Rabu, 31 Mei 2017

KEMBALIKAN MAKNA PANCASILA






Selama ini di depan kami
Terus kalian singkat-singkat pancasila
Karena kalian takut ketauan

Sila-sila yang kalian maksud
Sila-sila yang kalian anut
Tidak sebagaimana yang kalian tatarkan
Kepentiangan-kepentingan sempit sesaat
Telah terlalu jauh menyeret kalian

Makna pancasila kalian pun selama ini adalah:
KESESATAN YANG MAHA PERKASA
KEBINATANGAN YANG DEGIL DAN BERADAB
PERSETERUAN INDONESIA
KEKUASAAN YANG DIPIMPIN OLEH NIKMAT KEPENTINGAN
DALAM KEKERABATAN/PERKAWANAN
KELALIMAN SOSIAL BAGI SELURUH RAKYAT INDONESIA
Dan sorga kamipun menjadi neraka

Di depan dunia
Ibu pertiwi menangis memilukan
Merah putihnya di cabik-cabik
Anak-anaknya sendiri bagai serigala
Menjarah dan memperkosanya

O, Gusti kebiadaban apa ini?
O, azab apa ini?

Gusti,
Sampai memohon ampun kepada Mu pun kami tak berani lagi

(K.H.A. Mustofa Bisri, 1998)


            Adalah sangat disayangkan bahwa belakangan ini banyak kelompok-kelompok yang tidak bertanggugjawab ingin mengganti ideologi pancasila dengan konsep lain. Mereka berdalih bahwa selama tujuh puluh tahun lebih Indonesia merdeka, dan sudah setua itu pula pancasila dijadikan dasar Negara belum mampu menyahuti keadilan bagi seluruh masyarakat, bahkan keadilan itu sendiri di injak-injak. Kalau kita kembali kepada sejarah, ini bukanlah hal yang aneh dan sesuatu yang baru, sehari setelah pancasila selesai di konsep, maka dari sekelompok orang memprotes kesepakatan tersebut agar di rubah menjadi lebih pluralis dan bisa mewakili semua suku bangsa yang ada di tanah air. Akhirnya dengan kearifan para founding fathers Bangsa ini bisa mengakomodir berbagai perbedaan-perbedaan tersebut.

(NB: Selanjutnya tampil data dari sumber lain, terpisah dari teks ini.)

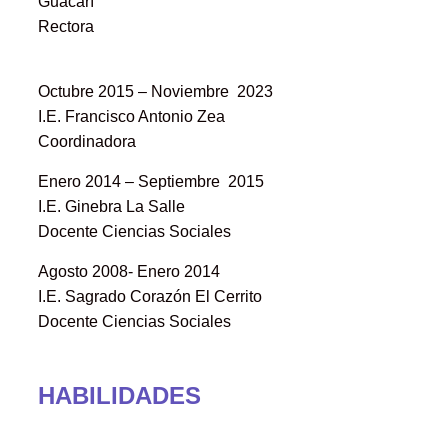
Guacarí
Rectora
Octubre 2015 – Noviembre 2023
I.E. Francisco Antonio Zea
Coordinadora
Enero 2014 – Septiembre 2015
I.E. Ginebra La Salle
Docente Ciencias Sociales
Agosto 2008- Enero 2014
I.E. Sagrado Corazón El Cerrito
Docente Ciencias Sociales
HABILIDADES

            Pancasila sebenarnya merupakan konsep yang ideal sesuai dengan tipologi orang Indonesia dan telah pula menjadi dasar Negara yang baku, karenanya tidak pantas jika ada yang berkenan merubahnya. Tetapi kita harus akui juga bahwa masih banyak sila yang dikangkangi secara terang-terangan, masalah keadilan misalnya, yang hanya tajam kebawah tapi tumpul keatas, lengkapnya masalah-masalah yang dimaksud ada pada bait-bait puisi diatas. Jadi bukan pancasilanya yang salah dan harus di rubah, tetapi orang yang berwenag menerapkan pancasila itu yang harus di rubah dan berubah.

            Sama halnya dengan puasa, pada tataran ideal puasa seharusnya mampu menjadi benteng, menahan diri dari berbagai tindakan-tindakan yang tidak dan kurang terpuji, tetapi pada tataran faktual banyak juga kita saksikan bahwa puasanya tersebut tidak berdampak apa-apa, justru malah menjadikannya modus untuk melakukan kejahatan. Hadir kemesjid dengan tujuan mencuri misalnya. Jadi sekali lagi, bukan puasanya yang salah, tetapi orang yang melaksanakannya yang kurang memahami esensi dari puasa itu.